Corporate reform tell us that we need to be more competitive in a world economy.  But what does that mean?  It means you need grit, America. And, the job of teachers is to prepare children for the grit that is coming.  The new grit is the grit to meet the company goals and preference them over all else, the grit  to accept lower paying jobs with fewer benefits so that we can compete with workers all over the world.  The gritty adult in the 21st century isn’t one who delays gratification for some future personal gain; the new gritty adult is learning how to remove personal expectation.

This newly gritty adult is a free agent, not a victim of entitlement.  They’re a value added subset in a spreadsheet of corporate assets… an entrepreneur whose job it is to eke out survival, one private contract at a time.  As more work goes overseas or is automated, as many remaining  jobs are de-professionalized, this adult has the grit to provide enough service to warrant being among the lucky ones to have a paycheck.  Gritty adults remain flexible because they know that they can expect to be fired at will, even those that provide good service,  especially as they become more expensive. (ps.  Gritty adult, don’t be too in love that promotion because your removal will grow from its seed… be cheap, stay cheap, don’t age and… whatever you do…don’t complain).

Grit is what’s new for dinner.  Expect to eat it in a declining culture with more profit accruing to a few at the cost of fewer and fewer jobs for the many at lower and lower wages.   Gone is the 9 to 5.  Gone are weekends and time off. The gritty go getter takes texts and calls and emails at any time.
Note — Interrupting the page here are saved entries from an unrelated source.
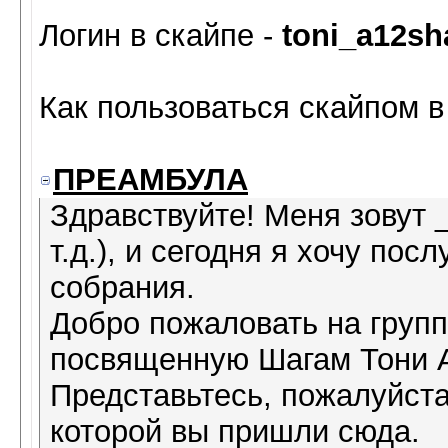
Логин в скайпе -
toni_a12s
Как пользоваться скайпом 
ПРЕАМБУЛА
Здравствуйте! Меня зовут 
т.д.), и сегодня я хочу по
собрания.
Добро пожаловать на групп
посвященную Шагам Тони А
Представьтесь, пожалуйста
которой вы пришли сюда.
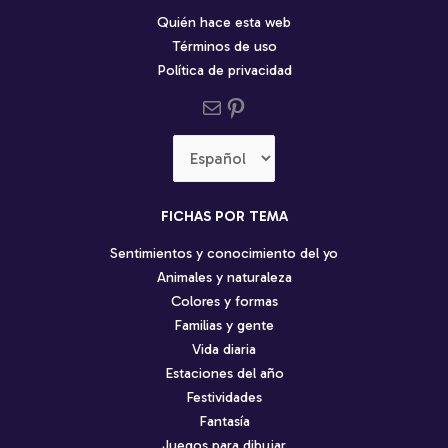
Quién hace esta web
Términos de uso
Política de privacidad
Send us an email
Pinterest social profile
Elegir
un
idioma
FICHAS POR TEMA
Sentimientos y conocimiento del yo
Animales y naturaleza
Colores y formas
Familias y gente
Vida diaria
Estaciones del año
Festividades
Fantasía
Juegos para dibujar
Being entrepreneurial means never saying no. Successful adults will be the ones with enough “grit” to solve their own problems with what remains from their post 12 hour work days. But, it’s okay. They are free and flexible agents of change.

The “new reality” is diminished government and legislative allegiance to a deregulated, profitable corporate shadow government.  In this brave new society,  survival, collapsing family structure and eroding sense of community are strictly private concerns.  It will help if you expect to have fewer expectations. Be in it to win it. Be thankful. Be self dealing.

This is the grit that we’re selling our children. The test of their mettle.  Their inheritance is a society that no longer has a center.